(DATA TO PROCESS)

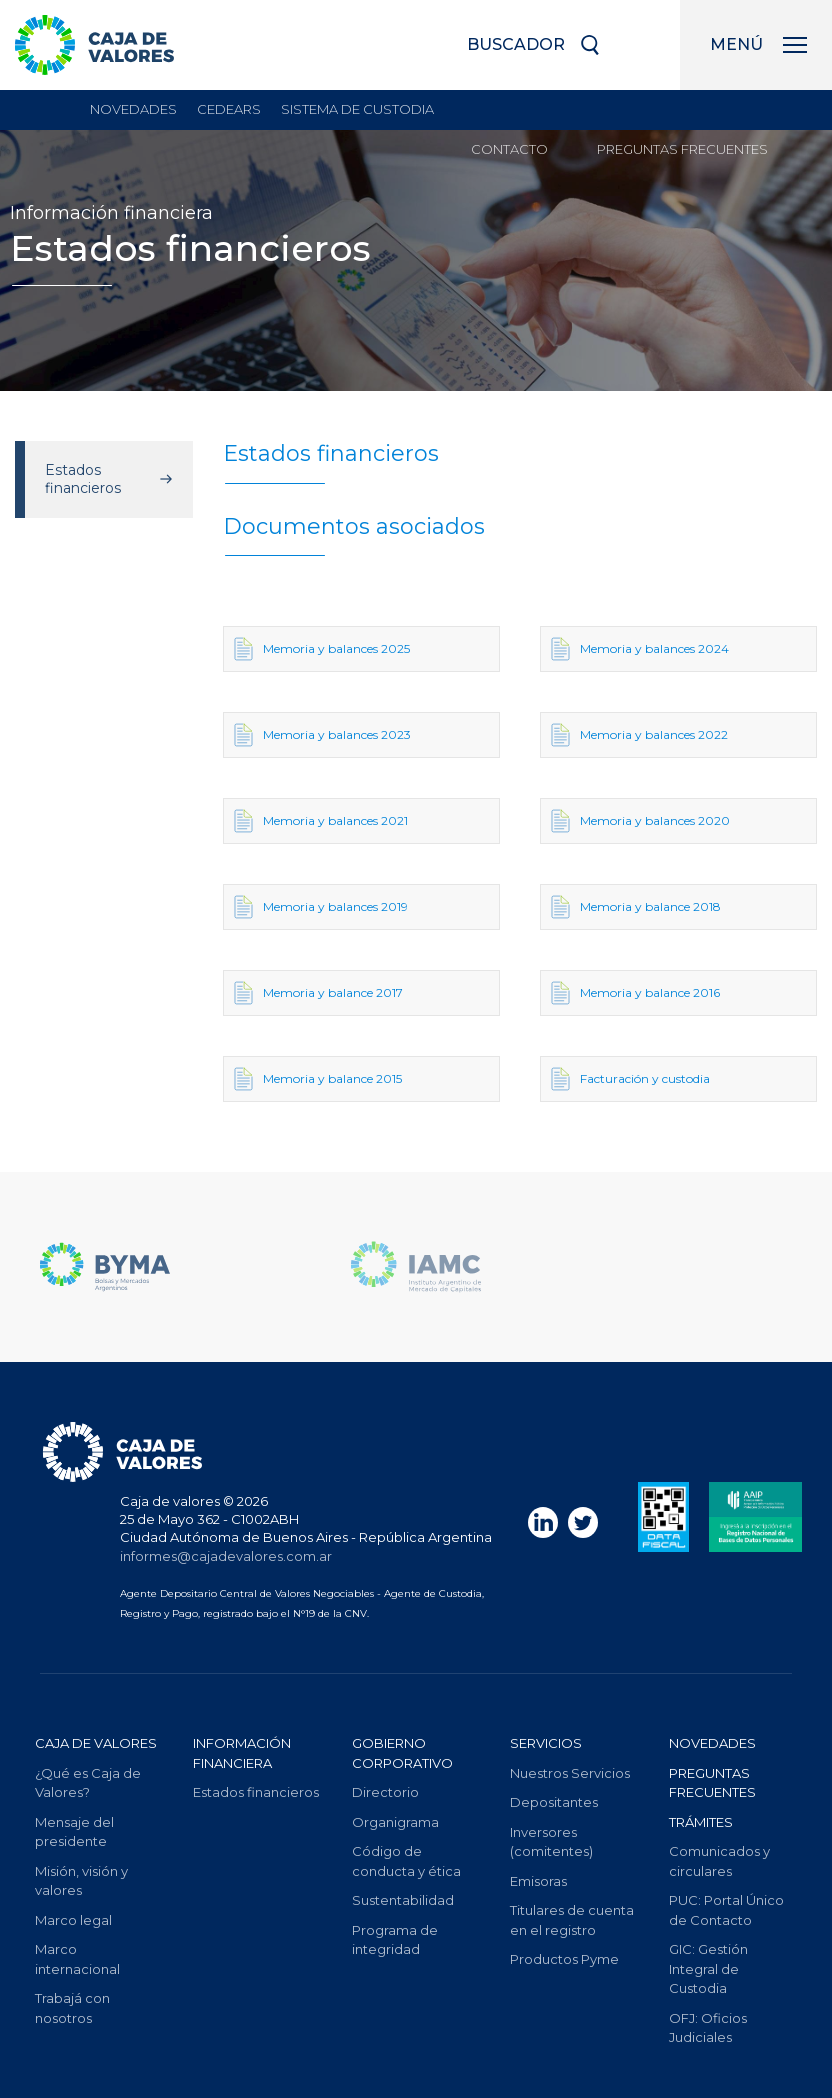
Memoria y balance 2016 (635, 993)
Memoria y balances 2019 (321, 907)
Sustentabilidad (403, 1900)
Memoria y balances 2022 (639, 735)
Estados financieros (83, 479)
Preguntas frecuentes (682, 149)
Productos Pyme (564, 1959)
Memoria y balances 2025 (322, 649)
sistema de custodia (357, 109)
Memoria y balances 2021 (321, 821)
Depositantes (554, 1802)
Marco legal (73, 1920)
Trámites (701, 1822)
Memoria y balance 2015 (318, 1079)
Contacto (509, 149)
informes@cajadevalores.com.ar (226, 1556)
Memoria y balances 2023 (322, 735)
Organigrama (395, 1822)
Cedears (229, 109)
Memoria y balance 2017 (318, 993)
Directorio (385, 1792)
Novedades (133, 109)
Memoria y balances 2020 (640, 821)
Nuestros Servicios (570, 1773)
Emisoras (538, 1881)
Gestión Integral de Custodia (708, 1968)
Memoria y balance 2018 (636, 907)
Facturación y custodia (630, 1079)
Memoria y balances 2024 (640, 649)
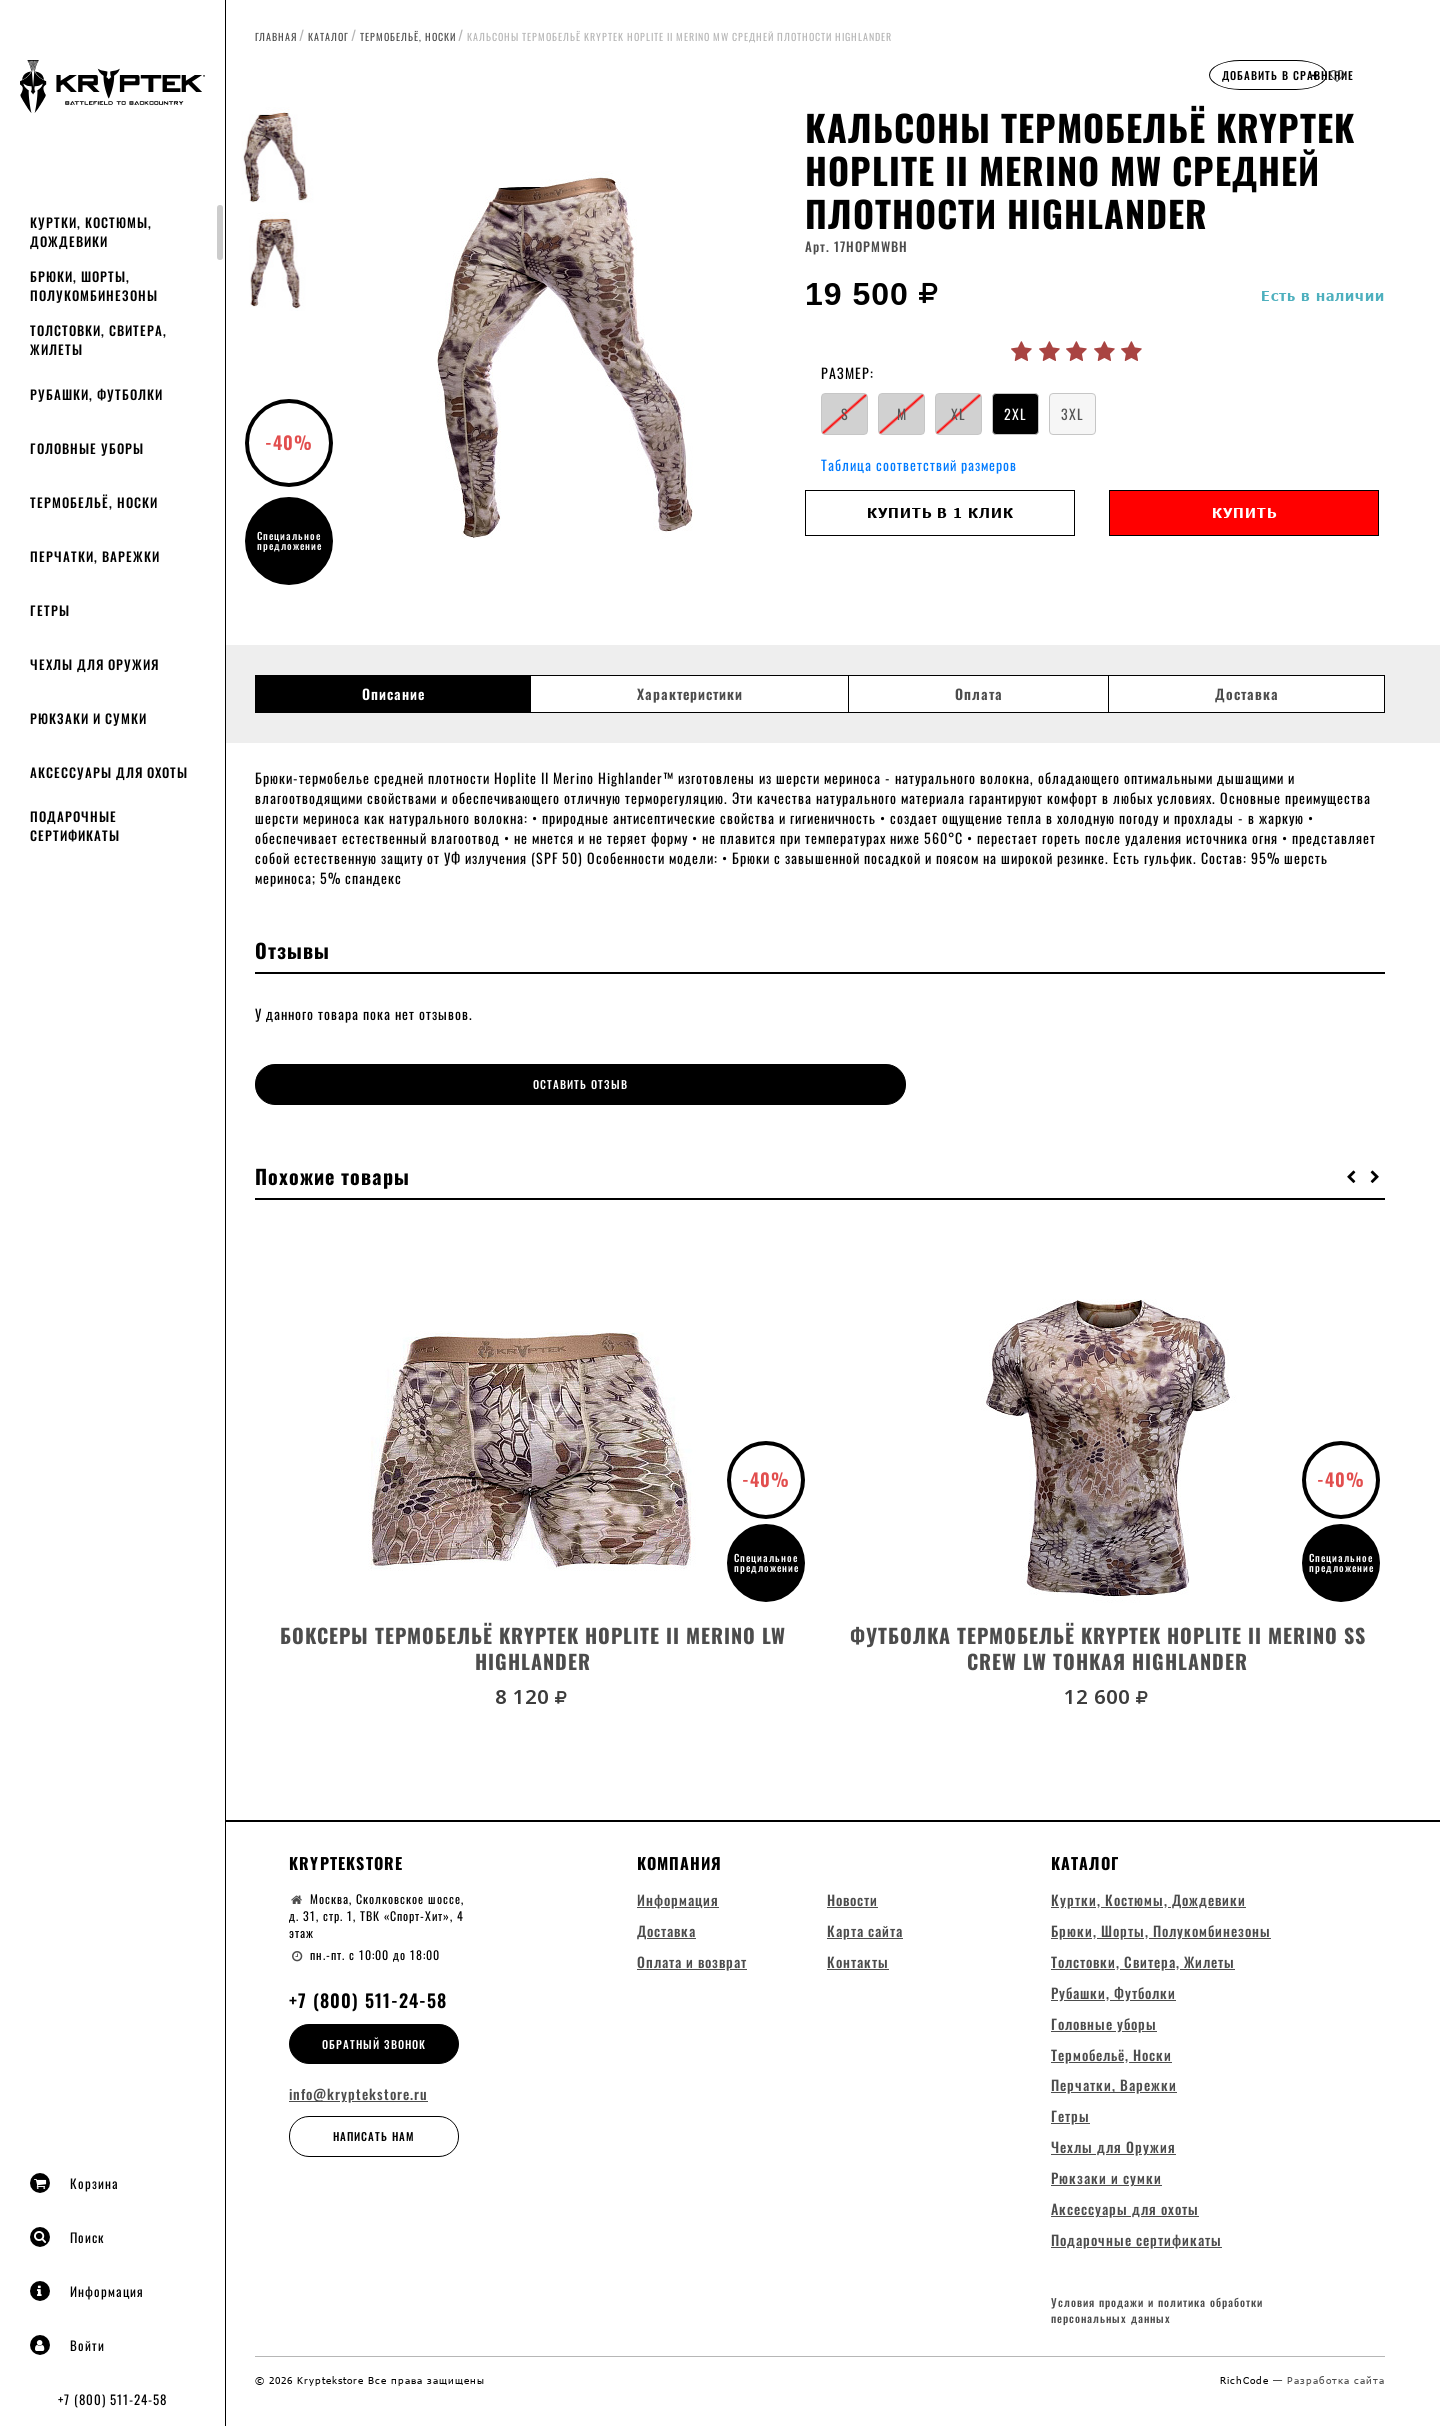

(End DATA TO PROCESS)

**WORK INSTRUCTION**
Extract the run of lines beginning with the line that holds "Directorio (385, 1792)" and ending at the last line of the data, inclusive. Exclude any pictures from the copy.

**SOLUTION TO THIS PROBLEM**
Directorio (385, 1792)
Novedades (133, 109)
Memoria y balances 2020 (640, 821)
Nuestros Servicios (570, 1773)
Emisoras (538, 1881)
Gestión Integral de Custodia (708, 1968)
Memoria y balance 2018 (636, 907)
Facturación y custodia (630, 1079)
Memoria y balances 2024 (640, 649)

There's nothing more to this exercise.